Say you're doing mostly minor chords on a track, all within a few frets of each other, you can tune more specific to them, and they will sound sweeter. Again...that's nothing new or rocket science, and it works better for some things than other....but occasionally it helps a lot if you want to get the best tuned sound on a track.
At any rate, take the time to try it all and if doesn't work for you...you don't have to do it...
...or you can avoid trying it and just follow Mutt's absolute/only approach.
Oh Mutt....the last couple of threads where you said I needed to get the last word in, you went on for another handfull of posts well after me....so I'll take this one, ...that is, if you decide not to reply.![]()
Ha haaa ha hahahaha... lol too fuckin' funny.
I just read through that thread again for the first time in a couple years. How did it ever stay stickied with all the hate and discontent in there? I guess truth does win out. (And I remember the Richard Thompson info as well.)

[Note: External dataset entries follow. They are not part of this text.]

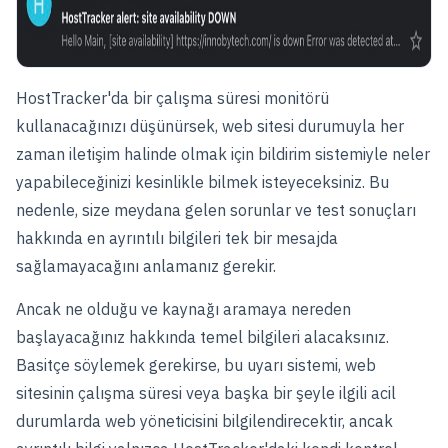
HostTracker'da bir çalışma süresi monitörü
kullanacağınızı düşünürsek, web sitesi durumuyla her
zaman iletişim halinde olmak için bildirim sistemiyle neler
yapabileceğinizi kesinlikle bilmek isteyeceksiniz. Bu
nedenle, size meydana gelen sorunlar ve test sonuçları
hakkında en ayrıntılı bilgileri tek bir mesajda
sağlamayacağını anlamanız gerekir.
Ancak ne olduğu ve kaynağı aramaya nereden
başlayacağınız hakkında temel bilgileri alacaksınız.
Basitçe söylemek gerekirse, bu uyarı sistemi, web
sitesinin çalışma süresi veya başka bir şeyle ilgili acil
durumlarda web yöneticisini bilgilendirecektir, ancak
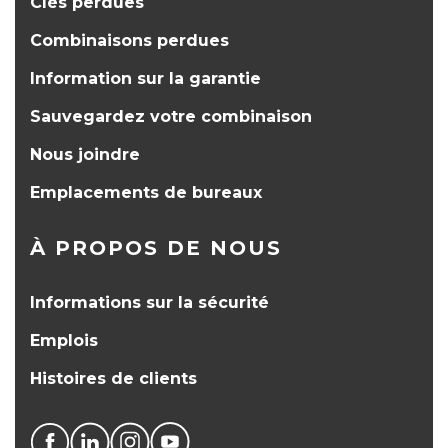
Clés perdues
Combinaisons perdues
Information sur la garantie
Sauvegardez votre combinaison
Nous joindre
Emplacements de bureaux
À PROPOS DE NOUS
Informations sur la sécurité
Emplois
Histoires de clients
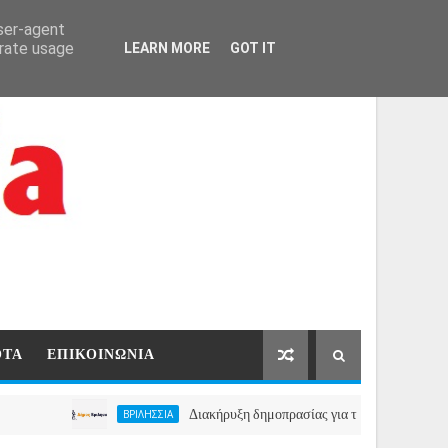
ΑΡΧΙΚΗ
ΕΠΙΚΟΙΝΩΝΙΑ
user-agent
erate usage
LEARN MORE
GOT IT
ΟΤΑ
ΕΠΙΚΟΙΝΩΝΙΑ
Διακήρυξη δημοπρασίας για την μίσθωση ακινήτου για
ΒΡΙΛΗΣΣΙΑ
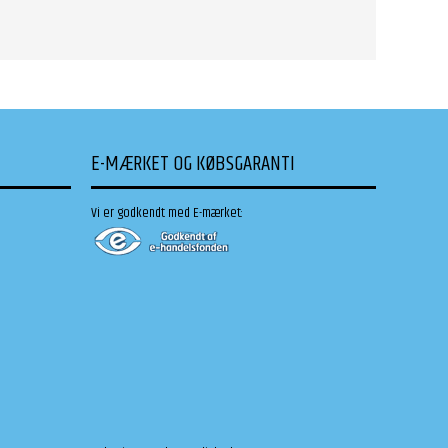
E-MÆRKET OG KØBSGARANTI
Vi er godkendt med E-mærket:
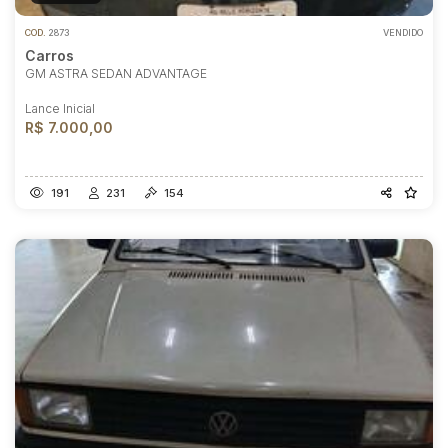
COD.
2873
VENDIDO
Carros
GM ASTRA SEDAN ADVANTAGE
Lance Inicial
R$ 7.000,00
191
231
154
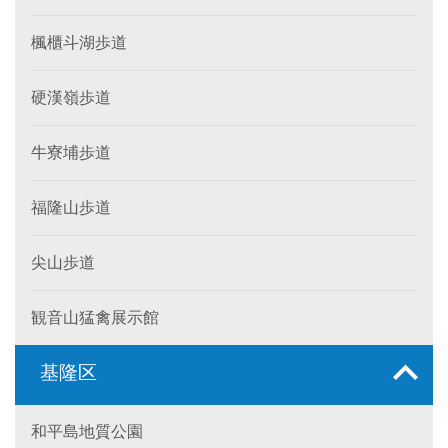
楓櫃斗湖歩道
硬漢嶺歩道
牛寮埔歩道
福隆山歩道
尖山歩道
観音山猛禽展示館
基隆区
和平島地質公園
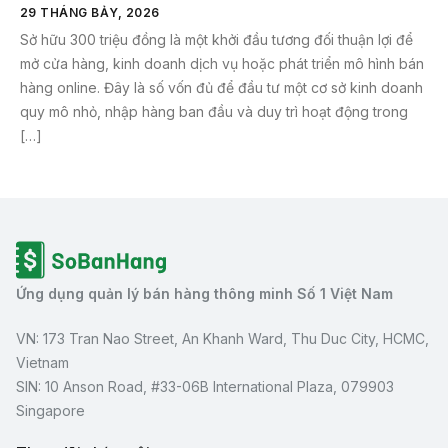
29 THÁNG BẢY, 2026
Sở hữu 300 triệu đồng là một khởi đầu tương đối thuận lợi để
mở cửa hàng, kinh doanh dịch vụ hoặc phát triển mô hình bán
hàng online. Đây là số vốn đủ để đầu tư một cơ sở kinh doanh
quy mô nhỏ, nhập hàng ban đầu và duy trì hoạt động trong
[…]
Ứng dụng quản lý bán hàng thông minh Số 1 Việt Nam
VN: 173 Tran Nao Street, An Khanh Ward, Thu Duc City, HCMC,
Vietnam
SIN: 10 Anson Road, #33-06B International Plaza, 079903
Singapore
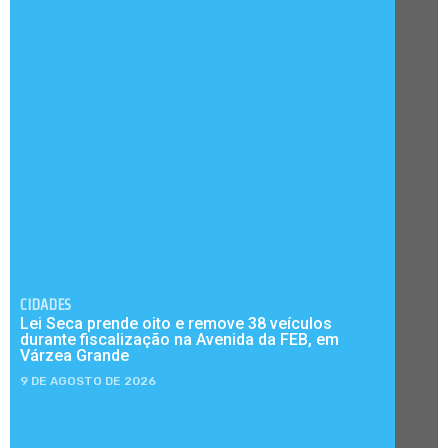
CIDADES
Lei Seca prende oito e remove 38 veículos
durante fiscalização na Avenida da FEB, em
Várzea Grande
9 DE AGOSTO DE 2026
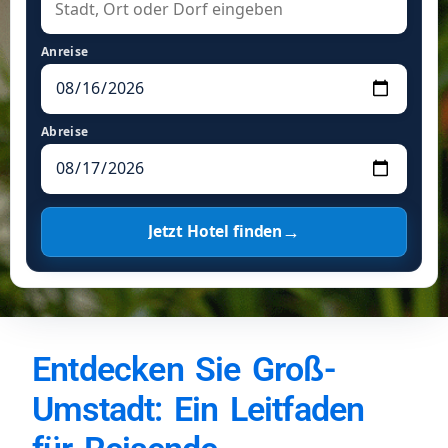
Anreise
Abreise
→
Jetzt Hotel finden
Entdecken Sie Groß-
Umstadt: Ein Leitfaden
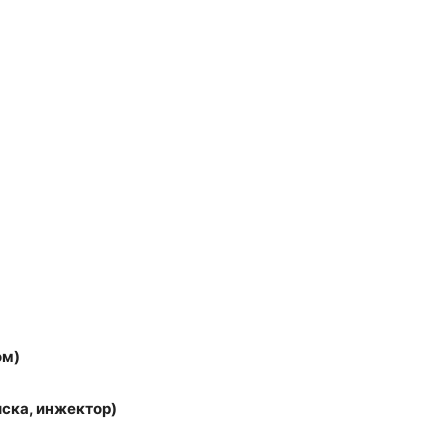
ом)
ка, инжектор)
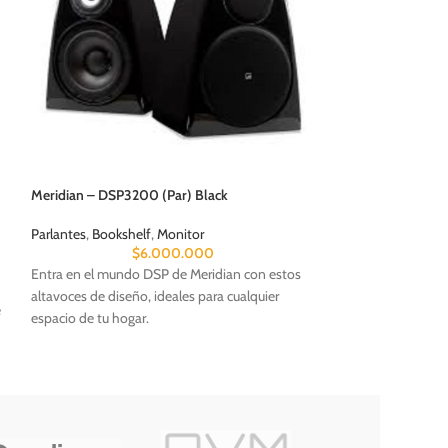
Meridian – DSP3200 (Par) Black
B&W – 707 S2 (Pa
Parlantes
,
Bookshelf
,
Monitor
$
6.000.000
Parlantes
,
Bookshe
Entra en el mundo DSP de Meridian con estos
$
1.810
altavoces de diseño, ideales para cualquier
Diseñada para ser 
e
espacio de tu hogar.
en un soporte de pi
acústica compacta 
para salas pequeña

You have done great service here, Mutt. Thank you.
I think Miro has developed a system that works for him and his ears and there is nothing wrong with that. Another take on an impossible mission. At the end of the day beautiful noise comes from yer mind and yer fingers and still some will find it fugly.
Fuck 'em.
lou
Posted at the same time, Miro. Great minds and all that.
I have no issues with what you've posted and I wasn't trying to get you and Mutt in each others' shit. It's all good man. The guitar ain't perfect and neither are we.